===== Given records

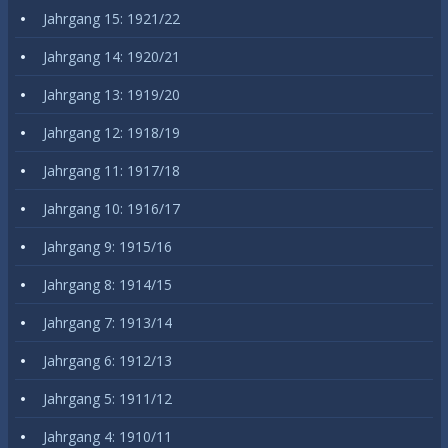
Jahrgang 15: 1921/22
Jahrgang 14: 1920/21
Jahrgang 13: 1919/20
Jahrgang 12: 1918/19
Jahrgang 11: 1917/18
Jahrgang 10: 1916/17
Jahrgang 9: 1915/16
Jahrgang 8: 1914/15
Jahrgang 7: 1913/14
Jahrgang 6: 1912/13
Jahrgang 5: 1911/12
Jahrgang 4: 1910/11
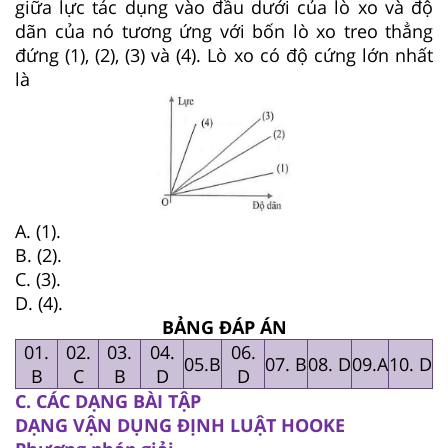
giữa lực tác dụng vào đầu dưới của lò xo và độ
dãn của nó tương ứng với bốn lò xo treo thẳng
đứng (1), (2), (3) và (4). Lò xo có độ cứng lớn nhất
là
A. (1).
B. (2).
C. (3).
D. (4).
BẢNG ĐÁP ÁN
01.
02.
03.
04.
06.
05.B
07. B
08. D
09.A
10. D
B
C
B
D
D
C. CÁC DẠNG BÀI TẬP
DẠNG VẬN DỤNG ĐỊNH LUẬT HOOKE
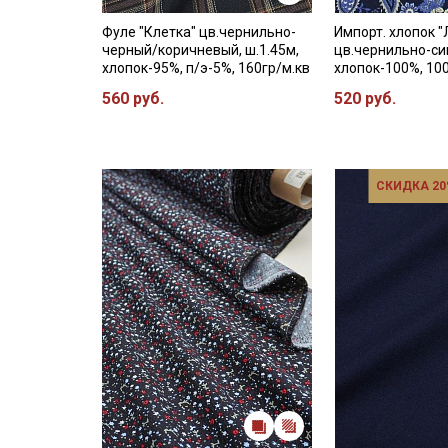
Фуле "Клетка" цв.чернильно-
Импорт. хлопок "
черный/коричневый, ш.1.45м,
цв.чернильно-син
хлопок-95%, п/э-5%, 160гр/м.кв
хлопок-100%, 10
560 руб.
520 руб.
СКИДКА 20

==========

Everything from the line holding "C. CÁC DẠNG BÀI TẬP" through the last line of the listing should be written out exactly, except for the pictures.

**Your solution**
C. CÁC DẠNG BÀI TẬP
DẠNG VẬN DỤNG ĐỊNH LUẬT HOOKE
Фуле "Клетка" цв.чернильно-
Импорт. хлопок "
черный/коричневый, ш.1.45м,
цв.чернильно-син
хлопок-95%, п/э-5%, 160гр/м.кв
хлопок-100%, 10
560 руб.
520 руб.
СКИДКА 20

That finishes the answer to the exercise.